En conclusion, Kerouac et Cassady ayant fait les picaros ensemble sans être taxés de sodomie (la critique paparazzi veut plutôt voir en Kerouac un inverti refoulé), je n’ai aucune raison valable de croire, les éléments ci-dessus ayant été discutés, que Verlaine et Rimbaud aient mené un genre de vie différent.
LIII Aurillac Space Cake
Feng Shui Cool
En lisant, sur le conseil d’une connaissance, un livre sur le feng shui, je découvris que j’avais appliqué chez moi sans le savoir des principes feng shui, éprouvant une insatisfaction durable devant au moins deux dispositions de mon appartement.
Tout d’abord, je fermai ma cuisine américaine, moins feng shui qu’une cuisine indépendante, avec un paravent. Car il faut maintenir séparés les différents espaces dédiés.

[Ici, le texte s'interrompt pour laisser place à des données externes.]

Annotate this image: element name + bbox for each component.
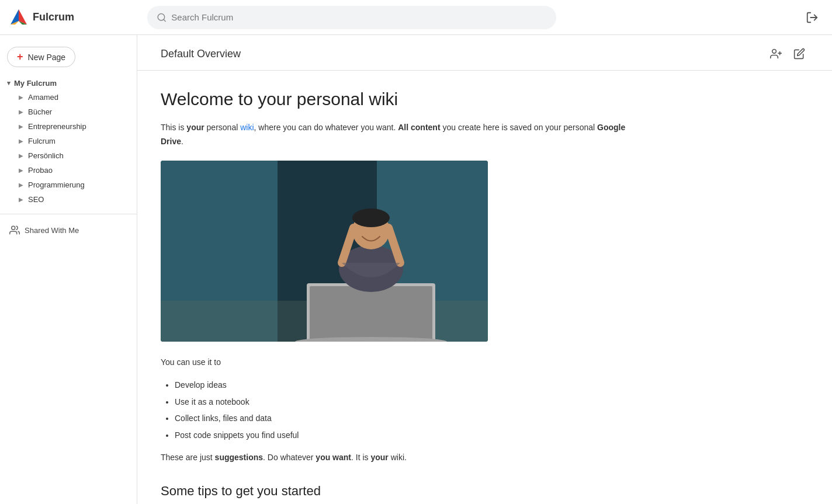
- main-layout: + New Page ▾ My Fulcrum ▶ Amamed ▶ Büche…: [0, 35, 832, 504]
- item-chevron-amamed: ▶: [19, 94, 23, 100]
- logout-icon: [806, 11, 819, 24]
- sidebar-divider: [0, 214, 137, 214]
- hero-image: [161, 161, 488, 342]
- svg-point-19: [352, 208, 390, 227]
- item-chevron-bucher: ▶: [19, 109, 23, 115]
- people-icon: [9, 225, 20, 235]
- suggestions-bold: suggestions: [215, 453, 263, 462]
- sidebar-item-label: Entrepreneurship: [28, 122, 86, 131]
- item-chevron-personlich: ▶: [19, 152, 23, 159]
- fulcrum-logo-icon: [9, 8, 28, 27]
- my-fulcrum-chevron: ▾: [7, 79, 11, 87]
- tips-heading: Some tips to get you started: [161, 484, 640, 499]
- search-input[interactable]: [171, 12, 547, 22]
- sidebar-item-bucher[interactable]: ▶ Bücher: [2, 105, 134, 119]
- list-item: Develop ideas: [175, 378, 640, 391]
- intro-google-drive-bold: Google Drive: [161, 123, 625, 146]
- sidebar-item-amamed[interactable]: ▶ Amamed: [2, 90, 134, 105]
- list-item: Use it as a notebook: [175, 395, 640, 408]
- sidebar-item-probao[interactable]: ▶ Probao: [2, 163, 134, 178]
- item-chevron-programmierung: ▶: [19, 182, 23, 188]
- shared-with-me-label: Shared With Me: [25, 226, 79, 235]
- page-body: Welcome to your personal wiki This is yo…: [137, 71, 663, 504]
- item-chevron-probao: ▶: [19, 167, 23, 173]
- sidebar-item-label: SEO: [28, 195, 44, 204]
- sidebar: + New Page ▾ My Fulcrum ▶ Amamed ▶ Büche…: [0, 35, 137, 504]
- sidebar-item-programmierung[interactable]: ▶ Programmierung: [2, 178, 134, 192]
- tips-bullet-list: Develop ideas Use it as a notebook Colle…: [175, 378, 640, 442]
- svg-point-7: [12, 226, 15, 230]
- new-page-button[interactable]: + New Page: [7, 47, 75, 67]
- sidebar-item-label: Persönlich: [28, 151, 64, 160]
- add-person-icon: [770, 48, 782, 60]
- suggestions-paragraph: These are just suggestions. Do whatever …: [161, 451, 640, 465]
- shared-with-me-section[interactable]: Shared With Me: [2, 221, 134, 239]
- sidebar-item-entrepreneurship[interactable]: ▶ Entrepreneurship: [2, 119, 134, 134]
- new-page-label: New Page: [28, 53, 66, 62]
- use-it-text: You can use it to: [161, 356, 640, 370]
- item-chevron-entrepreneurship: ▶: [19, 123, 23, 130]
- hero-illustration: [161, 161, 488, 342]
- search-bar[interactable]: [147, 6, 556, 29]
- topbar-right-actions: [802, 7, 823, 28]
- svg-point-8: [772, 50, 776, 54]
- page-heading: Welcome to your personal wiki: [161, 89, 640, 109]
- list-item: Post code snippets you find useful: [175, 429, 640, 442]
- page-header-icons: [767, 44, 809, 63]
- svg-rect-15: [310, 286, 432, 342]
- search-icon: [157, 12, 167, 23]
- page-header: Default Overview: [137, 35, 832, 71]
- topbar: Fulcrum: [0, 0, 832, 35]
- intro-your-bold: your: [186, 123, 204, 132]
- add-person-button[interactable]: [767, 44, 785, 63]
- intro-all-content-bold: All content: [398, 123, 440, 132]
- my-fulcrum-section[interactable]: ▾ My Fulcrum: [0, 77, 137, 90]
- sidebar-item-label: Bücher: [28, 107, 52, 116]
- item-chevron-fulcrum: ▶: [19, 138, 23, 144]
- pencil-icon: [793, 48, 805, 60]
- my-fulcrum-label: My Fulcrum: [14, 79, 57, 88]
- app-name: Fulcrum: [33, 11, 74, 23]
- logo-area: Fulcrum: [9, 8, 138, 27]
- list-item: Collect links, files and data: [175, 412, 640, 425]
- sidebar-item-fulcrum[interactable]: ▶ Fulcrum: [2, 134, 134, 148]
- sidebar-item-label: Programmierung: [28, 180, 85, 189]
- intro-paragraph: This is your personal wiki, where you ca…: [161, 121, 640, 149]
- sidebar-item-personlich[interactable]: ▶ Persönlich: [2, 148, 134, 163]
- sidebar-item-seo[interactable]: ▶ SEO: [2, 192, 134, 207]
- new-page-plus-icon: +: [17, 51, 23, 63]
- main-content: Default Overview: [137, 35, 832, 504]
- sidebar-item-label: Fulcrum: [28, 137, 56, 145]
- page-title: Default Overview: [161, 48, 241, 60]
- you-want-bold: you want: [316, 453, 351, 462]
- sidebar-item-label: Amamed: [28, 93, 58, 102]
- wiki-link[interactable]: wiki: [240, 123, 254, 132]
- edit-button[interactable]: [790, 44, 809, 63]
- your-bold: your: [370, 453, 388, 462]
- svg-line-5: [164, 19, 165, 21]
- logout-button[interactable]: [802, 7, 823, 28]
- item-chevron-seo: ▶: [19, 196, 23, 203]
- sidebar-item-label: Probao: [28, 166, 53, 175]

Ensuite, je plaçai un rideau de perles entre le vestibule et le salon pour couper une ligne droite beaucoup trop longue (allant jusqu’à la salle de bain). Cette dernière disposition est décrite dans le livre comme particulièrement mauvaise, car le chi s’engouffre dans ce tunnel comme un tourbillon impétueux.
À l’époque où je fumais du hasch, j’étais, sous l’effet de cette substance, particulièrement sensible à certaines choses, et je comprends aujourd’hui que c’étaient les « flèches empoisonnées » du feng shui. Ainsi, je me souviens parfaitement (et c’était il y a plus de vingt ans) de la véritable souffrance que me causèrent les lignes et les angles d’une commode trop massive, dans la chambre où j’avais un lit chez un ami. Cette souffrance était démesurément amplifiée par un sentiment de faiblesse, voire de débilité profonde causé par le fait d’éprouver du malaise devant un simple meuble.
Si j’avais eu ce livre entre les mains dès l’installation dans mon nouvel appartement, ou si j’avais continué de fumer du cannabis, j’aurais pu mieux aménager mon intérieur il y a longtemps ! Au lieu de quoi, j’ai vécu dans un piège à chi fatal pendant des années. Et si j’avais lu ce livre quand j’étais haschichin, j’aurais évité quelques mauvais trips à l’époque.
*
Joli, joli petit Français…
Kant dit que les Anglais sont plus familiers avec le sublime et les Français plus familiers avec le joli – le joli plutôt que le beau, car le beau se rapproche davantage du sublime que du joli, d’où je traduirais différemment le titre de son essai Beobachtungen über das Gefühl des Schönen und Erhabenen, par Observations sur le sentiment du joli et du sublime.
L’emploi du mot Schön en allemand me donne raison : on lance un « Schön ! » comme, chez nous, un « Joli ! » Et les passages de l’essai de Kant qui parlent des Français montrent d’ailleurs bien qu’il n’est pas question du beau mais du joli. Eh oui, messieurs les traducteurs et professeurs de France…
(Pour être tout à fait précis, Kant oppose, d’un côté, Anglais, Allemands et Espagnols et, de l’autre côté, Français et Italiens.)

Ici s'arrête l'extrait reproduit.